Workers Benefit from Labor Shortage
The study discovered that wages are rising fastest for new hires and blue-collar workers. As a result of these trends, the labor market for jobs that do not require a college degree is tighter than for highly educated white-collar workers.
For the first time in recorded history, wage growth for management and professional workers is significantly lower than for other occupations. At the same time, rapid wage acceleration for new hires is contributing to historic levels of pay compression and higher labor turnover.
While companies are facing severe challenges in recruiting and retaining workers, plentiful job opportunities and rising wages have contributed to improved job satisfaction for 9 consecutive years. Additionally, the prolonged tight labor market has led to wage gains for those at the bottom of the wage income distribution, resulting in record-low poverty rates for black and Hispanic workers.
Lack of Talent Impacts Blue-Collar Industries
As mentioned above, rapid wage growth—especially among new hires—has led to increased job-hopping. With the voluntary quit rate well above the 2007 rate and the time needed to fill positions reaching historic highs, many companies are operating with unfilled positions and overstretched workforces.
This rapid wage growth has also directly impacted employers’ bottom lines. The accelerations in wages and quit rates, along with slow labor productivity, are reducing U.S. corporate profits—a trend that will continue in the coming years as the labor market continues to tighten.
And with the lack of skilled talent willing to work in blue-collar roles, employers are starting to see the quality in prospective candidates decline. Given the perceived difficulty of finding qualified candidates, employers are hiring less-educated workers, which is partially responsible for historically high levels of concern about labor quality.
However, All Is Not Lost!
While rapid turnover and higher wages are negatively impacting most blue-collar industries, one positive has come out of all this disruption: Workplace diversity is on the rise! Women are now making record gains in blue-collar employment, and part of this gain reflects the rising share of women in traditionally male-dominated, blue-collar occupations, especially in transportation.
Companies are also increasing their efforts to recruit other underrepresented populations such as minorities, mature workers, the disabled, immigrants, the previously incarcerated, and veterans.
How Are Blue-Collar-Heavy Companies Solving Labor Shortages?
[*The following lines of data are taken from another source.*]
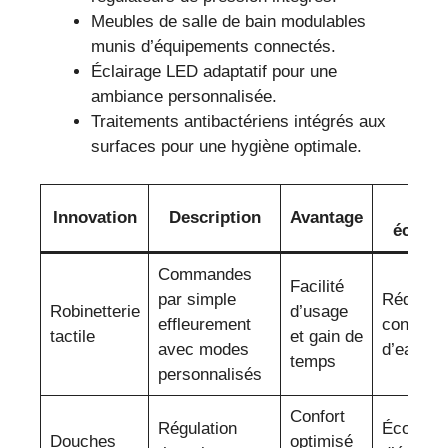
Meubles de salle de bain modulables
munis d’équipements connectés.
Éclairage LED adaptatif pour une
ambiance personnalisée.
Traitements antibactériens intégrés aux
surfaces pour une hygiène optimale.
Impa
Innovation
Description
Avantage
écolog
Commandes
Facilité
par simple
Réductio
Robinetterie
d’usage
effleurement
consomm
tactile
et gain de
avec modes
d’eau
temps
personnalisés
Confort
Régulation
Économi
Douches
optimisé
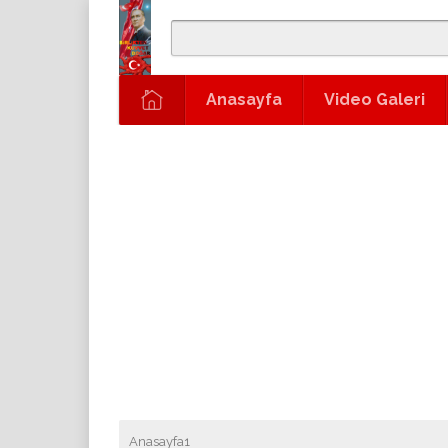
Anasayfa
Video Galeri
Anasayfa1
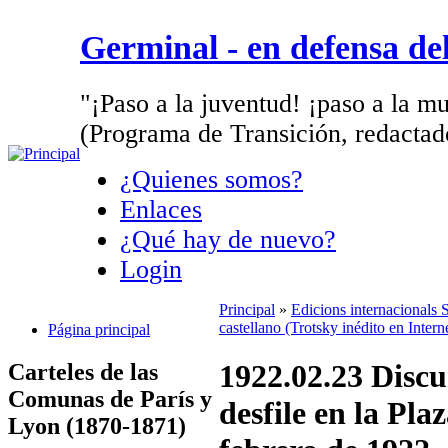
Germinal - en defensa d
"¡Paso a la juventud! ¡paso a la mu
(Programa de Transición, redactad
¿Quienes somos?
Enlaces
¿Qué hay de nuevo?
Login
Principal
»
Edicions internacionals
castellano (Trotsky inédito en Intern
Página principal
1922.02.23 Discu
Carteles de las
Comunas de París y
desfile en la Pla
Lyon (1870-1871)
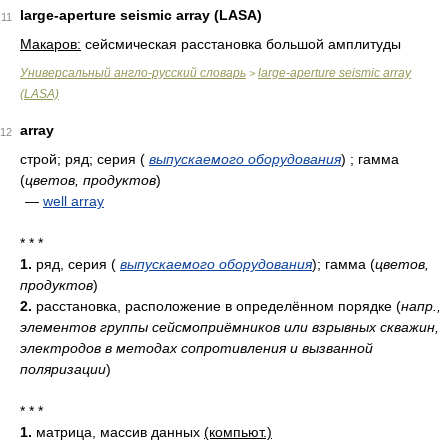
large-aperture seismic array (LASA)
11
Макаров:
сейсмическая расстановка большой амплитуды
Универсальный англо-русский словарь
large-aperture seismic array
>
(LASA)
array
12
строй; ряд; серия
(
выпускаемого оборудования
)
; гамма
(
цветов, продуктов
)
—
well array
* * *
1.
ряд, серия
(
выпускаемого оборудования
)
; гамма
(
цветов,
продуктов
)
2.
расстановка, расположение в определённом порядке
(
напр.,
элементов группы сейсмоприёмников или взрывных скважин,
электродов в методах сопротивления и вызванной
поляризации
)
* * *
1.
матрица, массив данных
(компьют.)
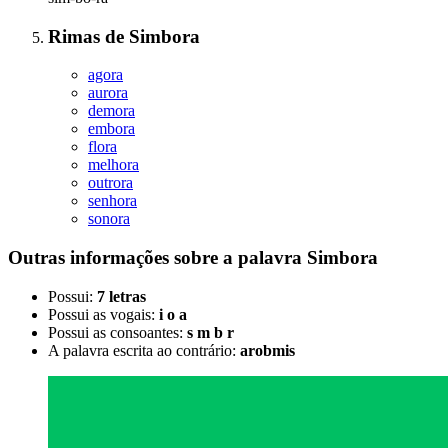
Rimas
de
Simbora
agora
aurora
demora
embora
flora
melhora
outrora
senhora
sonora
Outras informações sobre
a palavra
Simbora
Possui:
7 letras
Possui as vogais:
i o a
Possui as consoantes:
s m b r
A palavra escrita ao contrário:
arobmis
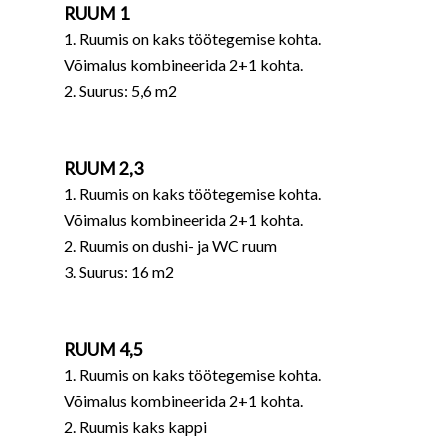
RUUM 1
1. Ruumis on kaks töötegemise kohta.
Võimalus kombineerida 2+1 kohta.
2. Suurus: 5,6 m2
RUUM 2,3
1. Ruumis on kaks töötegemise kohta.
Võimalus kombineerida 2+1 kohta.
2. Ruumis on dushi- ja WC ruum
3. Suurus: 16 m2
RUUM 4,5
1. Ruumis on kaks töötegemise kohta.
Võimalus kombineerida 2+1 kohta.
2. Ruumis kaks kappi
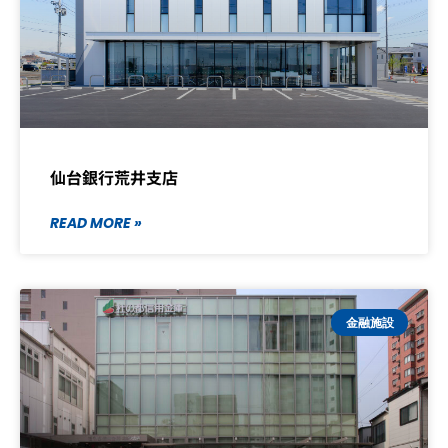
仙台銀行荒井支店
READ MORE »
金融施設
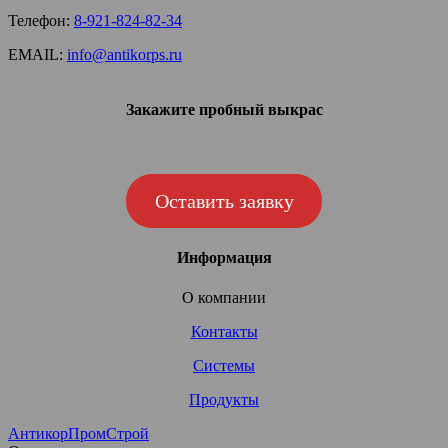
Телефон:
8-921-824-82-34
EMAIL:
info@antikorps.ru
Закажите пробный выкрас
Оставить заявку
Информация
О компании
Контакты
Системы
Продукты
АнтикорПромСтрой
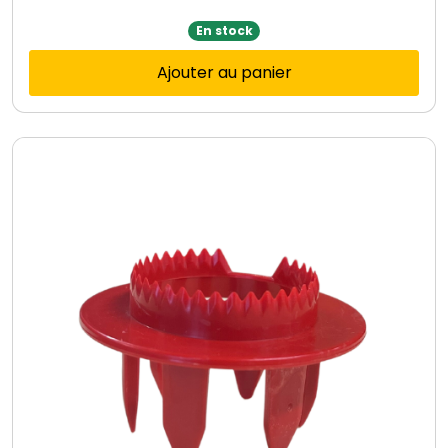
En stock
Ajouter au panier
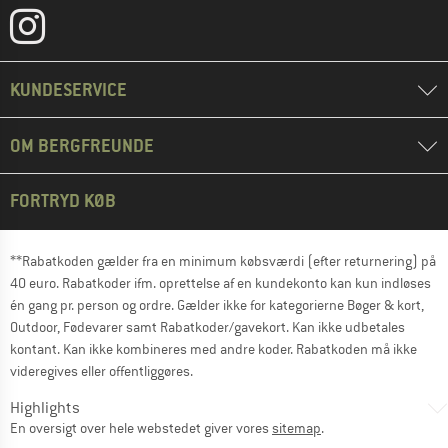
KUNDESERVICE
OM BERGFREUNDE
FORTRYD KØB
**Rabatkoden gælder fra en minimum købsværdi (efter returnering) på
40 euro. Rabatkoder ifm. oprettelse af en kundekonto kan kun indløses
én gang pr. person og ordre. Gælder ikke for kategorierne Bøger & kort,
Outdoor, Fødevarer samt Rabatkoder/gavekort. Kan ikke udbetales
kontant. Kan ikke kombineres med andre koder. Rabatkoden må ikke
videregives eller offentliggøres.
Highlights
En oversigt over hele webstedet giver vores
sitemap
.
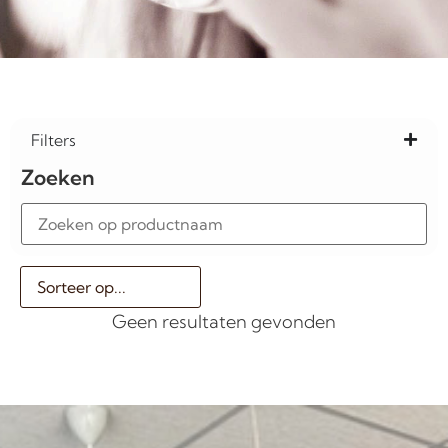
Filters
Zoeken
Geen resultaten gevonden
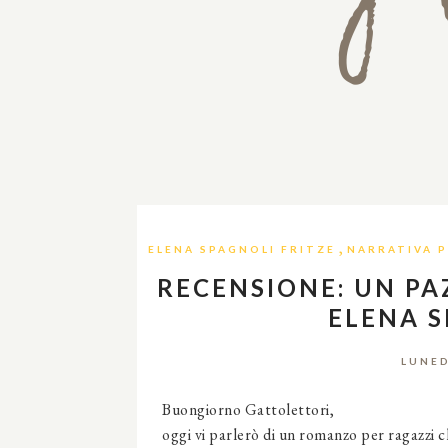
,
ELENA SPAGNOLI FRITZE
NARRATIVA P
RECENSIONE: UN PA
ELENA S
LUNED
Buongiorno Gattolettori,
oggi vi parlerò di un romanzo per ragazzi ch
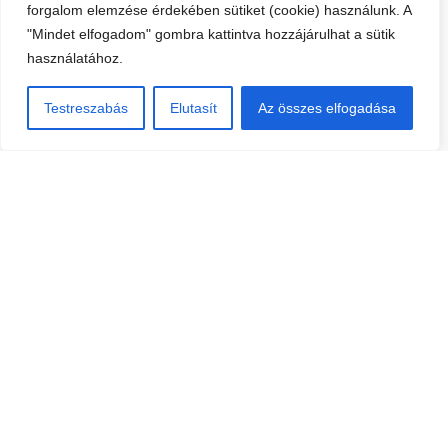
forgalom elemzése érdekében sütiket (cookie) használunk. A
"Mindet elfogadom" gombra kattintva hozzájárulhat a sütik
használatához.
Testreszabás
Elutasít
Az összes elfogadása
Elérhetőségek
+36 1 383 2709
info@lti.hu
1149 Budapest, Beckó u. 15-19./A
Hírlevél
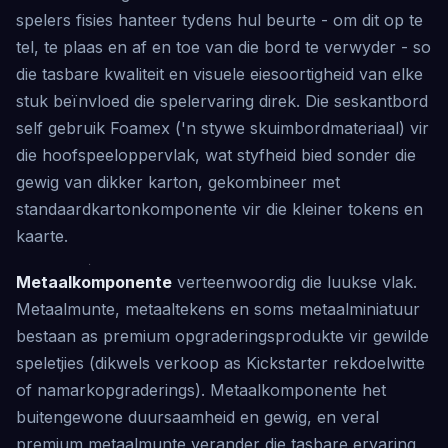
spelers fisies hanteer tydens hul beurte - om dit op te
tel, te plaas en af ​​en toe van die bord te verwyder - so
die tasbare kwaliteit en visuele eiesoortigheid van elke
stuk beïnvloed die spelervaring direk. Die seskantbord
self gebruik Foamex ('n stywe skuimbordmateriaal) vir
die hoofspeeloppervlak, wat styfheid bied sonder die
gewig van dikker karton, gekombineer met
standaardkartonkomponente vir die kleiner tokens en
kaarte.
Metaalkomponente
verteenwoordig die luukse vlak.
Metaalmunte, metaaltekens en soms metaalminiatuur
bestaan ​​as premium opgraderingsprodukte vir gewilde
speletjies (dikwels verkoop as Kickstarter rekdoelwitte
of namarkopgraderings). Metaalkomponente het
buitengewone duursaamheid en gewig, en veral
premium metaalmunte verander die tasbare ervaring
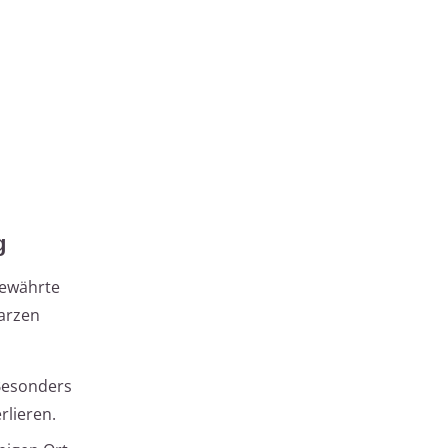
g
bewährte
warzen
 Besonders
rlieren.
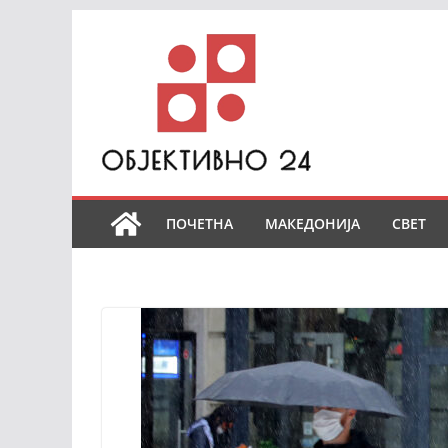
Skip
to
content
ПОЧЕТНА
МАКЕДОНИЈА
СВЕТ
As part of the survey, The Conference Board also asked Human Resources leaders at more than 200 companies to identify the consequences these companies were experiencing due to shortages and the actions being taken. Here are a few strategies that have been successfully implemented based on the survey findings:
- Increasing salaries and wages: Although the most popular tactic, raising pay helps only to a point.
- Given increased employment opportunities for workers and the financial constraints companies face, employers must innovate to attract and retain workers.
- Enacting tactical HR solutions: The biggest difference between companies most and least affected by shortages is that those hardest hit are making tactical changes to the recruitment process. Solutions frequently cited include:
- Increasing referrals: 51% of blue-collar-heavy companies indicated they had added or modified an employee referral program, compared with only 21% of white-collar-heavy companies.
- Ramping up social media: Increasing social media efforts ranked as the second most popular recruitment strategy (69%) among blue-collar-heavy companies, behind increasing wages and salaries (79%).
- Shortening the recruitment process: 37% of blue-collar-heavy companies have experienced candidates ghosting interviews. As such, the most affected companies are responding by not requiring multiple interviews.
- Extending outreach beyond the usual recruits: 55% of blue-collar-heavy companies ranked expanding the target demographic as a key tactic; just 30% of white-collar-heavy companies said the same.
- Not doing enough to retain mature workers: The lowest-ranked retention strategy was providing new incentives to retain older workers in full or partial capacity.